Coronary artery bypass graft (CABG) surgery is one of the most commonly performed operations in the United States, and it forms the core of most cardiac surgery programs. CABG surgery provides effective symptom control for angina, and in certain patient groups, it improves survival rates.

Although the basic principle of CABG surgery—of bypassing coronary stenoses with native vascular grafts—has remained unchanged for more than 3 decades, important developments in surgical technique have emerged in the past few years. Also, because of advances in percutaneous coronary intervention (PCI) and changing societal demographics, the types of patients presenting for surgical revascularization have changed. Patients are older, sicker, have more extensive coronary disease, and are more likely to have impaired ventricular function than at any time previously.

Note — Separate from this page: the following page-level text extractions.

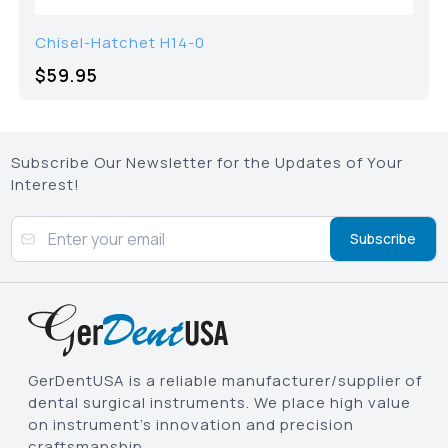
Chisel-Hatchet H14-0
$59.95
Subscribe Our Newsletter for the Updates of Your
Interest!
Subscribe
GerDentUSA is a reliable manufacturer/supplier of
dental surgical instruments. We place high value
on instrument’s innovation and precision
craftsmanship.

In this chapter, the indications, techniques, and postoperative care of patients undergoing CABG surgery are reviewed. Surgery for the mechanical complications of myocardial infarction is also discussed. The first section of this chapter deals with preoperative issues, with an emphasis on high-risk and unstable patients.

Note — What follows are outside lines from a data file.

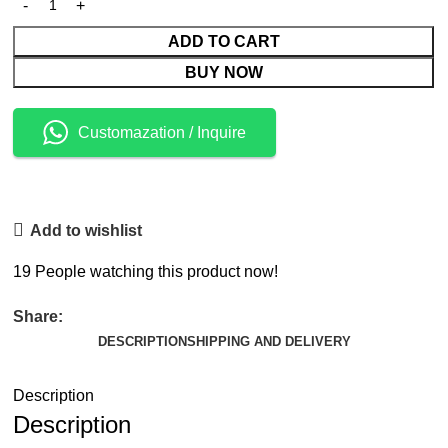
ADD TO CART
BUY NOW
Customazation / Inquire
Add to wishlist
19
People watching this product now!
Share:
DESCRIPTION
SHIPPING AND DELIVERY
Description
Description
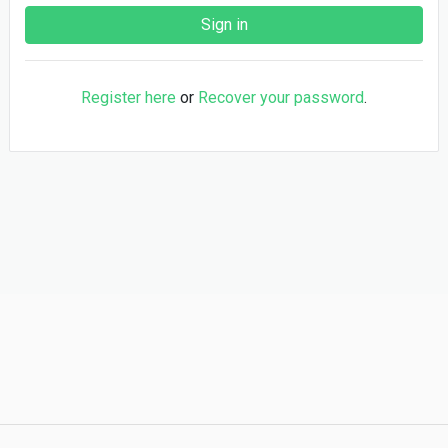
Register here
or
Recover your password
.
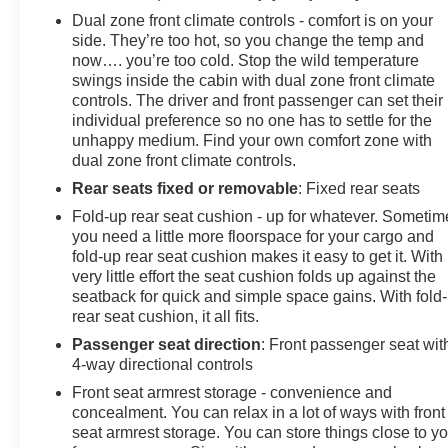
Dual zone front climate controls - comfort is on your
side. They’re too hot, so you change the temp and
now…. you’re too cold. Stop the wild temperature
swings inside the cabin with dual zone front climate
controls. The driver and front passenger can set their
individual preference so no one has to settle for the
unhappy medium. Find your own comfort zone with
dual zone front climate controls.
Rear seats fixed or removable
: Fixed rear seats
Fold-up rear seat cushion - up for whatever. Sometim
you need a little more floorspace for your cargo and
fold-up rear seat cushion makes it easy to get it. With
very little effort the seat cushion folds up against the
seatback for quick and simple space gains. With fold
rear seat cushion, it all fits.
Passenger seat direction
: Front passenger seat wit
4-way directional controls
Front seat armrest storage - convenience and
concealment. You can relax in a lot of ways with front
seat armrest storage. You can store things close to y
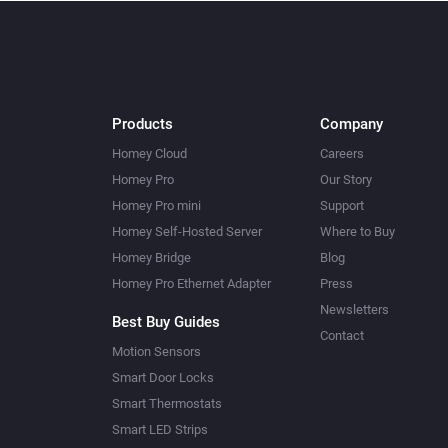
Products
Company
Homey Cloud
Careers
Homey Pro
Our Story
Homey Pro mini
Support
Homey Self-Hosted Server
Where to Buy
Homey Bridge
Blog
Homey Pro Ethernet Adapter
Press
Newsletters
Best Buy Guides
Contact
Motion Sensors
Smart Door Locks
Smart Thermostats
Smart LED Strips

INDICATIONS FOR CABG SURGERY

The indications for CABG surgery have recently been reviewed by the American College of Cardiology and the American Heart Association (ACC/AHA) (Table 9-1).¹ CABG surgery offers a survival advantage over medical treatment for patients with left main coronary disease (see Fig. 5-4), three-vessel coronary disease, and disease of the proximal left anterior descending (LAD) coronary artery (see Fig. 5-5). This survival advantage is most apparent in patients with impaired left ventricular function. When CABG surgery is compared with PCI, a minimal difference in survival rates is seen²^–⁵—except in diabetic patients, who do better with surgery. Relief from angina and the infrequent need for reintervention are superior with CABG. These trials represent highly selected groups in which patients were considered to be equally treatable by either technique—a feature that may have emphasized the benefits of PCI. The trials were carried out before the introduction of drug-eluting stents, a feature that may have emphasized the benefits of CABG surgery.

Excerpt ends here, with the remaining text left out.